LoopAudio co-develops its products by working with factories, which have the required infrastructure and experience of making similar audio devices.
But in spite of high input costs, prices are kept low as the startup has adopted the direct-to-consumer (D2C) model, cutting off all middlemen from the supply chain. It also minimises the design aspect to cut costs and focusses only on the audio quality.
“We invest in technology, product features and quality instead of visual design. We try to bring aesthetic design naturally into our workflow but do not want to spend anything extra on that. In today’s consumer electronics market, designs get old every three months. So, it is better to focus on the functionality instead of fretting about controlling the contours,” says Kaushik.
LoopAudio is part of the consumer electronics ecosystem that has been riding the D2C wave. To keep their manufacturing costs under control without compromising on quality, Indian startups in this space rely on several factors, including keeping the middlemen out of the entire supply chain, not opting for above-the-line or ATL marketing (mostly ‘untargeted’ promotion for a broad reach, similar to TV campaigns) among others.
LoopAudio averages 300 orders a month and has sold more than 10K units since its inception. It also generated total revenue of INR 1.55 Cr till 2021.
One of the critical challenges for LoopAudio was understanding the nitty-gritty of the fundraising process and strategies, the governance and the regulatory mandates and other legal aspects surrounding them. Initially, the company had decided to build some buzz and traction to attract investors’ attention. But being an early-stage startup, it lacked the knowledge of when or how to go for funding, and its efforts fell through. And as it happened with many companies, the onslaught of the Covid-19 pandemic spoilt its fundraising plans.

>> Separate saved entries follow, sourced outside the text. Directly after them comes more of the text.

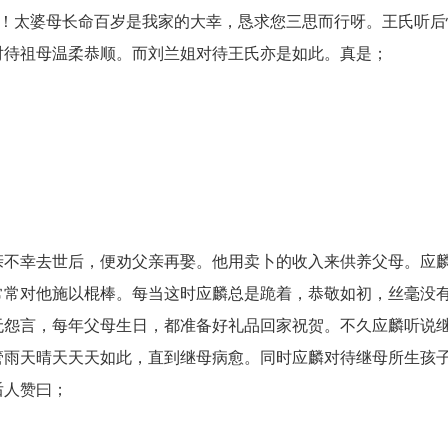
啊！太婆母长命百岁是我家的大幸，恳求您三思而行呀。王氏听后
对待祖母温柔恭顺。而刘兰姐对待王氏亦是如此。真是；
不幸去世后，便劝父亲再娶。他用卖卜的收入来供养父母。应
常常对他施以棍棒。每当这时应麟总是跪着，恭敬如初，丝毫没
无怨言，每年父母生日，都准备好礼品回家祝贺。不久应麟听说
管雨天晴天天天如此，直到继母病愈。同时应麟对待继母所生孩
后人赞曰；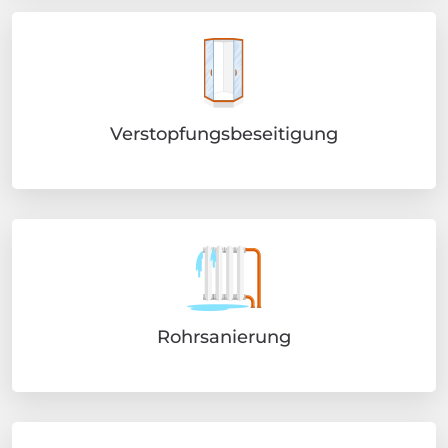
Verstopfungsbeseitigung
Rohrsanierung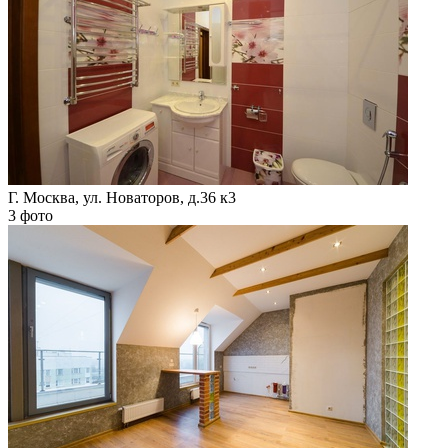
Г. Москва, ул. Новаторов, д.36 к3
3 фото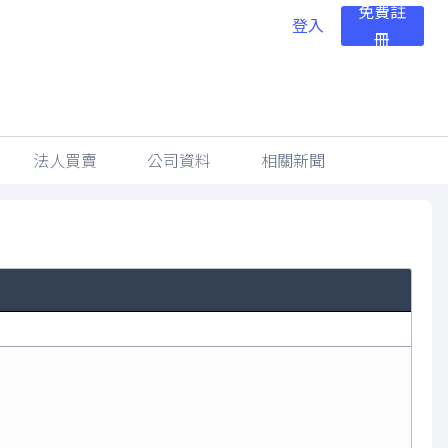
免費註
登入
冊
法人買賣
公司資料
相關新聞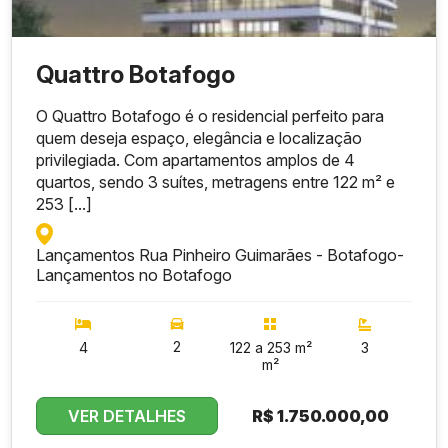
Quattro Botafogo
O Quattro Botafogo é o residencial perfeito para
quem deseja espaço, elegância e localização
privilegiada. Com apartamentos amplos de 4
quartos, sendo 3 suítes, metragens entre 122 m² e
253 [...]
Lançamentos Rua Pinheiro Guimarães - Botafogo
-
Lançamentos no Botafogo
2
4
122 a 253 m²
3
m²
VER DETALHES
R$
1.750.000,00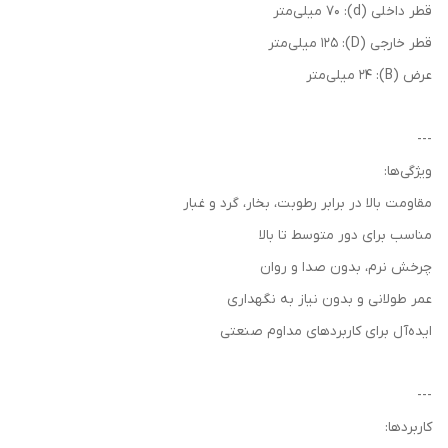
قطر داخلی (d): 70 میلی‌متر
قطر خارجی (D): 125 میلی‌متر
عرض (B): 24 میلی‌متر
---
ویژگی‌ها:
مقاومت بالا در برابر رطوبت، بخار، گرد و غبار
مناسب برای دور متوسط تا بالا
چرخش نرم، بدون صدا و روان
عمر طولانی و بدون نیاز به نگهداری
ایده‌آل برای کاربردهای مداوم صنعتی
---
کاربردها: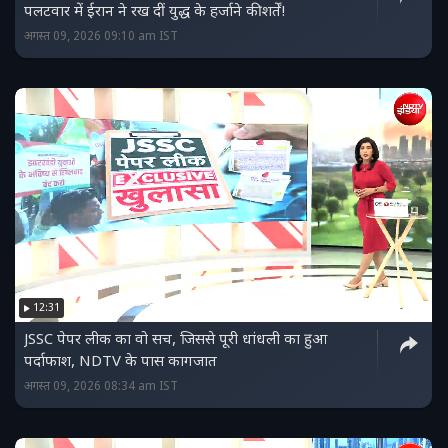
पलटवार में ईरान ने रख दीं युद्ध के हर्जाने की शर्तें!
अगस्त 09, 2026 09:10 am IST
12:31
JSSC पेपर लीक का वो सच, जिससे पूरी धांधली का हुआ
पर्दाफाश, NDTV के पास कागजात
अगस्त 09, 2026 08:34 am IST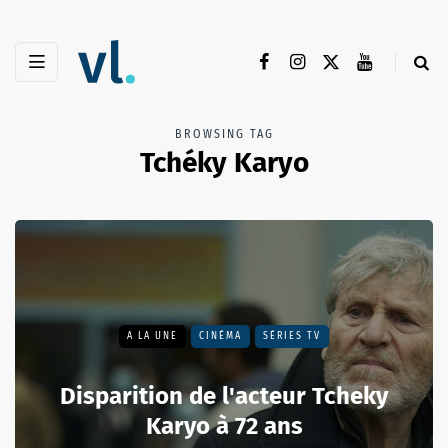
BROWSING TAG
Tchéky Karyo
A LA UNE
CINÉMA
SÉRIES TV
Disparition de l'acteur Tcheky
Karyo à 72 ans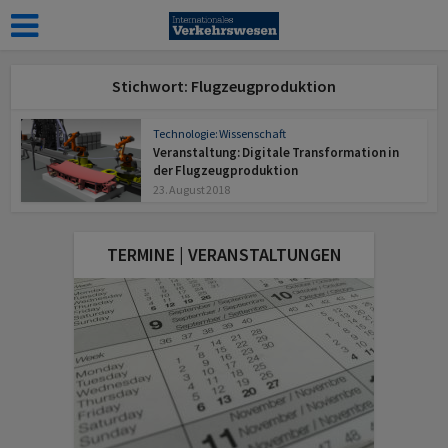
Stichwort: Flugzeugproduktion
Technologie: Wissenschaft
Veranstaltung: Digitale Transformation in
der Flugzeugproduktion
23. August 2018
TERMINE | VERANSTALTUNGEN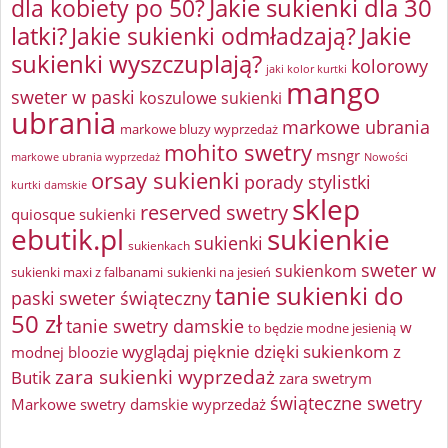
Jakie sukienki dla 30
dla kobiety po 50?
latki?
Jakie sukienki odmładzają?
Jakie
sukienki wyszczuplają?
kolorowy
jaki kolor kurtki
mango
sweter w paski
koszulowe sukienki
ubrania
markowe ubrania
markowe bluzy wyprzedaż
mohito swetry
msngr
markowe ubrania wyprzedaż
Nowości
orsay sukienki
porady stylistki
kurtki damskie
sklep
reserved swetry
quiosque sukienki
ebutik.pl
sukienkie
sukienki
sukienkach
sweter w
sukienkom
sukienki maxi z falbanami
sukienki na jesień
tanie sukienki do
paski
sweter świąteczny
50 zł
tanie swetry damskie
w
to będzie modne jesienią
wyglądaj pięknie dzięki sukienkom z
modnej bloozie
zara sukienki wyprzedaż
Butik
zara swetrym
świąteczne swetry
Markowe swetry damskie wyprzedaż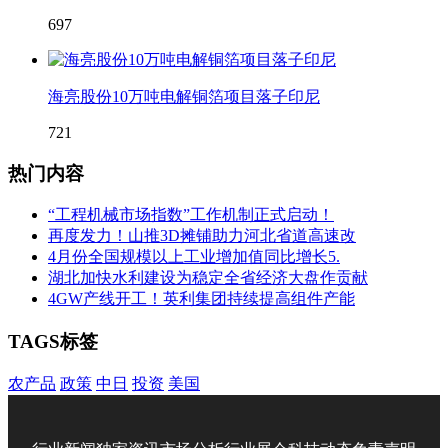
697
海亮股份10万吨电解铜箔项目落子印尼
721
热门内容
“工程机械市场指数”工作机制正式启动！
再度发力！山推3D摊铺助力河北省道高速改
4月份全国规模以上工业增加值同比增长5.
湖北加快水利建设为稳定全省经济大盘作贡献
4GW产线开工！英利集团持续提高组件产能
TAGS标签
农产品
政策
中日
投资
美国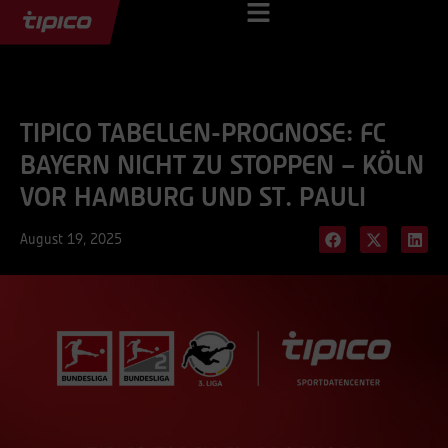
TIPICO TABELLEN-PROGNOSE: FC
BAYERN NICHT ZU STOPPEN – KÖLN
VOR HAMBURG UND ST. PAULI
August 19, 2025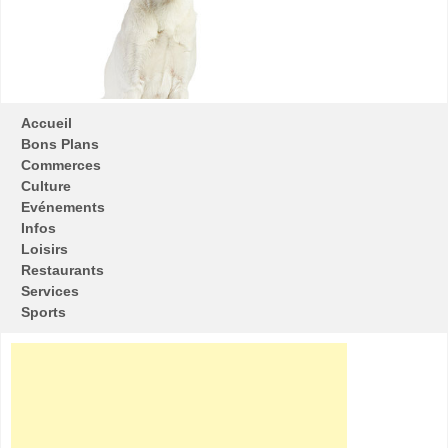
Accueil
Bons Plans
Commerces
Culture
Evénements
Infos
Loisirs
Restaurants
Services
Sports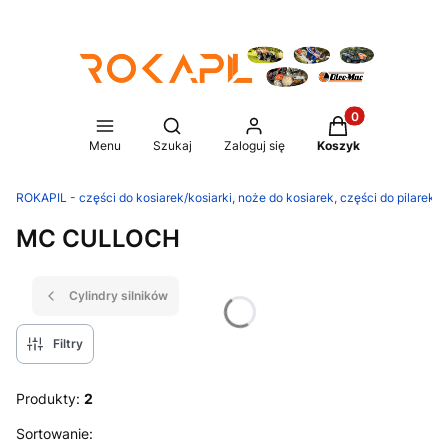
Produkty w koszy
Otwórz wyszukiwarkę
Menu
Szukaj
Zaloguj się
Koszyk
ROKAPIL - części do kosiarek/kosiarki, noże do kosiarek, części do pilarek/p
MC CULLOCH
Cylindry silników
Filtry
Produkty:
2
Lista produktów
Sortowanie: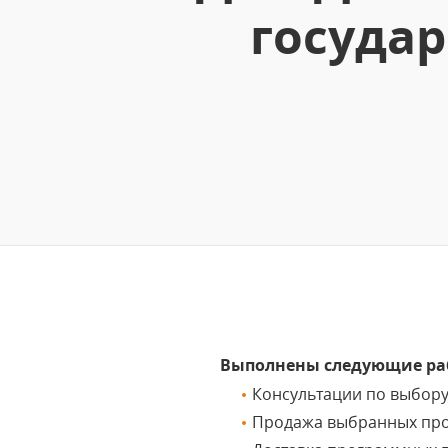
государ
Выполнены следующие ра
Консультации по выбор
Продажа выбранных пр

At the same time, the D2C startup got shortlisted for Shiprocket’s Rocketfuel accelerator programme in 2020 which helped it solidify its marketing, product placement, packaging, building brand narratives, funding pitch and equity management.
Addressing all would-be entrepreneurs keen to enter the D2C space, Kaushik says, “It is more difficult than you can anticipate. So, get ready for things not to work out as you want and when you want. Stay focussed on long-term goals but never lose sight of the small, achievable tasks/milestones.”
With an increasing base of 130 Mn online shoppers and a lowering hesitancy for ecommerce that has been accelerated by Covid-19, the stage is all set for the D2C segment. According to Inc42’s report titled Decoding India’s $100 Bn+ D2C opportunity, the current consumer electronics market is at $18.5 Bn and is estimated to reach $30.6 Bn by 2025.
With the rise of India’s D2C wave, a stronger enabler ecosystem is in order to ensure that the segment reaches its full potential. While pure-play D2C operations for smaller brands may as well be a pipeline dream, more self-realised D2C brands will benefit not only the ecosystem and its allies but the Indian economy at large.